We had been “breaking the season.” It’s one of the ways a TV show is made. A team of writers sits around a table and stares at a whiteboard. The writers talk and talk and talk and make decisions about what is going to happen in each episode—what diseases (if it’s a medical show) or cases (law show) or crimes (cop show) will occur, which characters will fall in love, who will triumph, who will fail and how and when and where. The result is a giant chart on the wall, with all the blanks filled in: a battle plan for the campaign to come.
We had just completed this painstaking process. After weeks of work, the chart was finished and we were standing back and admiring it, in all its multicoloured glory. And one of my colleagues, who has a penchant for fatalism, smiled and cheerfully blew it to pieces:
No battle plan ever survives the first engagement.
His point was: everything would soon fall apart. It was inevitable. The network and actors and producers and directors would bring new ideas, or we would lose a shooting location, or simply come up with something better. Our battle plan would be thrown out the window, chaos would reign and we would be scrambling.
He was right. It happens every time. Above all, we should expect the unexpected. I knew this, and yet I wasn’t bothered. I found it exciting. I’m going to try and explain why.
Early in my career, I hated writing outlines. They were another kind of battle plan—a prose description of what would happen, scene by scene, in my play. To me, at that time, they were the equivalent of sitting in the back of a car listening to someone drone on and on, describing in excruciating detail every single thing that happened in the movie they just saw. You can’t escape; you can only pray that they will stop talking as any desire you had to see the movie yourself evaporates.
An outline was hard and thankless work. It demanded that I work out the story in advance, when I only had the vaguest sense of what it might be. It forced me to think about turning points and character arcs and shape and structure when all I wanted to do was write. I wanted to feel the dialogue flowing, see where it took me, listen to my characters, not direct them. I was chasing inspiration—that elusive and exalted feeling of pure creation—waiting for the words to come pouring out from who-knows-where. Writing was a mystery, after all, and I was an artist. An outline killed it for me. It made me want to stop writing. It made me feel like I was failing.

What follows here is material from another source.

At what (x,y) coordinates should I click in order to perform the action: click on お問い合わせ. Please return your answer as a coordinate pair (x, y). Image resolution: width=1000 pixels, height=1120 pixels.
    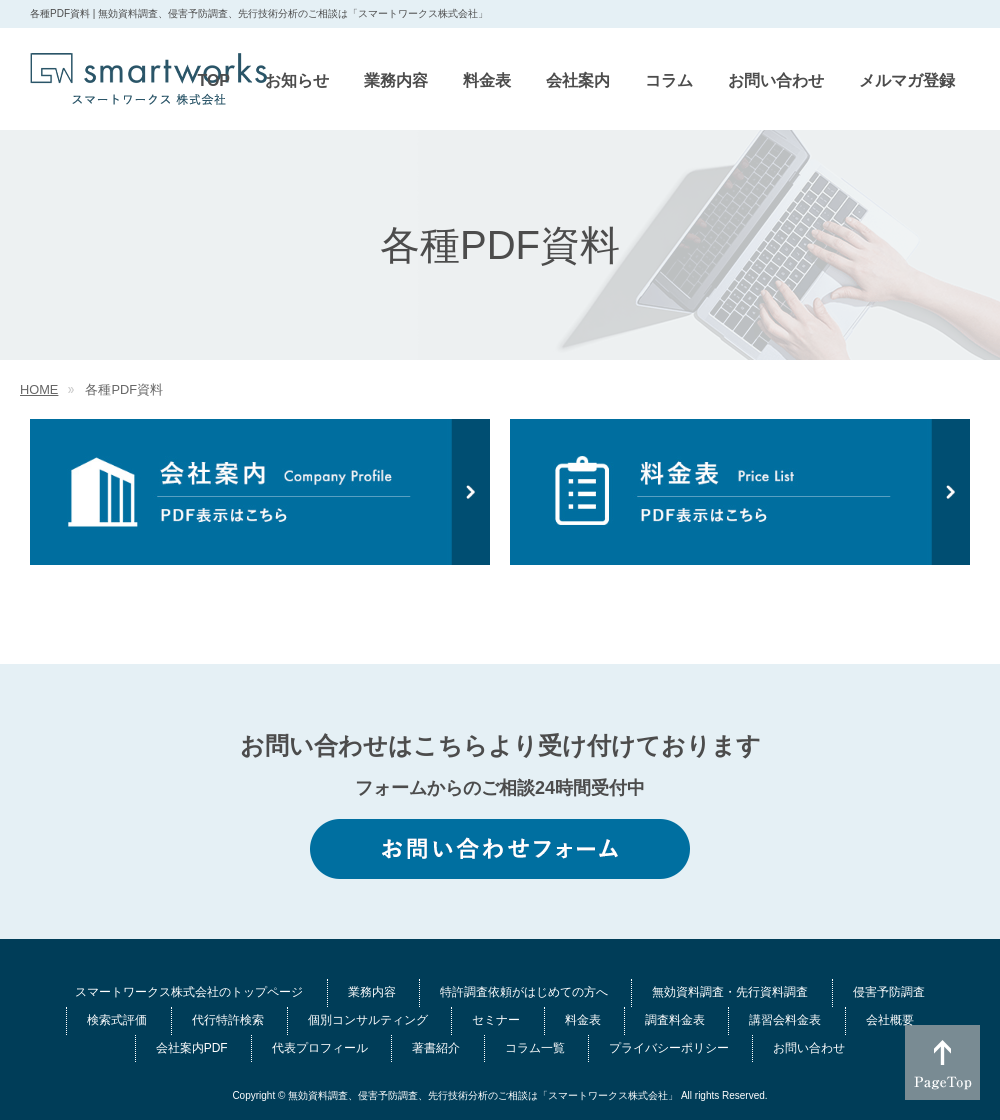
    Looking at the image, I should click on (809, 1048).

And so I avoided them. And I continued to bash doggedly away in the dark, chasing inspiration, writing page after page of winding dialogue in the vain hope that it would lead me to a story.
What I didn’t yet understand is that, at a very basic level, I had no idea what I was doing. I didn’t have the craft or even the most basic tools for the job.

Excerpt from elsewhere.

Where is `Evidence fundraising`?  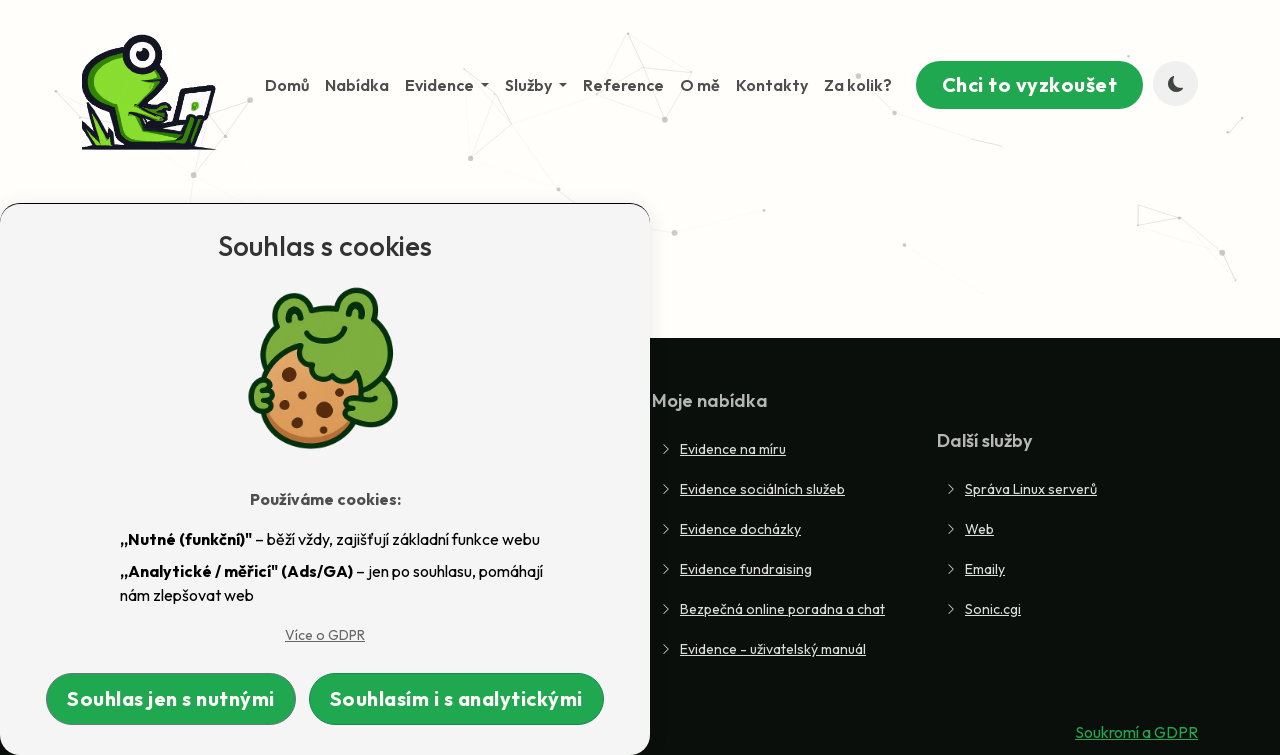
Evidence fundraising is located at coordinates (736, 569). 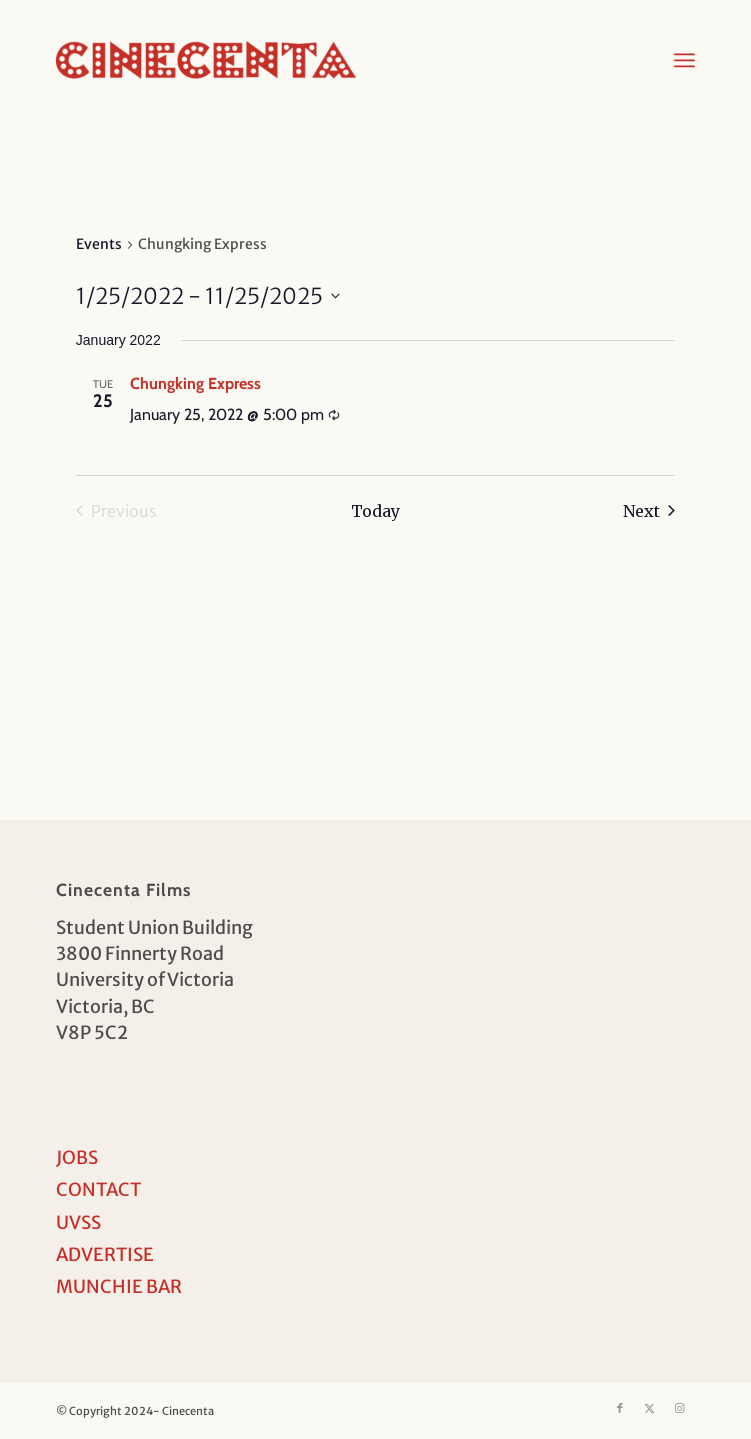 What do you see at coordinates (195, 383) in the screenshot?
I see `Chungking Express` at bounding box center [195, 383].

And, as a result, pretty much everything I wrote was awful.
There have always been geniuses. Mozart wrote symphonies at the age of eight, and Shakespeare was… well, Shakespeare. But for the rest of us, talent isn’t a gift or an accident. It’s hard work. It’s the result of labour and study and fierce desire and dogged perseverance. Inspiration doesn’t come from who-knows-where. It comes from the hours spent staring at an empty page, or wide awake at 3:00 am in a panic of “I can’t do this, I’m a fraud.” It comes from going to a movie and taking notes. It comes from taking a play/book/script/screenplay and tearing it apart, breaking it down, scene by scene, act by act, figuring out how it works, understanding its DNA. And then doing it again, with another script. And then 30 more. It comes from exhaustive research. It comes from sitting alone at your desk, late at night, grinding out an outline, hating every moment, every word. It comes from failing over and over—getting it wrong a hundred times before you get it right.
It comes from having a battle plan. And it comes from throwing it out.

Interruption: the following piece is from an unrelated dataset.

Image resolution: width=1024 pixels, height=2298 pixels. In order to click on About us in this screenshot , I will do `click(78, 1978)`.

It doesn’t matter how long you’ve been writing. Every time you sit down in front of the blank page, that fear and doubt comes rushing back. “Who am I fooling?” But if I’ve learned one thing in my years of writing, it’s this: if you put in the time and labour and study…. If you are patient, and if, above all else, you manage somehow to find some faith in yourself… inspiration will arrive.
Eventually, of course, I got the message. I stopped the endless pages of dialogue, and I learned how to write. I learned what Charlie Chaplin (another genius) discovered when he made the transition from silent movies to talkies: First you write the movie, then you add the dialogue.
One of my favourite stories about writing comes from the celebrated American playwright John Guare. At the age of 51, Guare wrote the play Six Degrees of Separation, which, before becoming a cultural meme, was made into a wonderful film starring Donald Sutherland, Stockard Channing and a very young Will Smith. When Guare was asked how long it took to write Six Degrees, this is what he said: the typing happened quickly, a matter of weeks. But to actually write the play…? It took 51 years.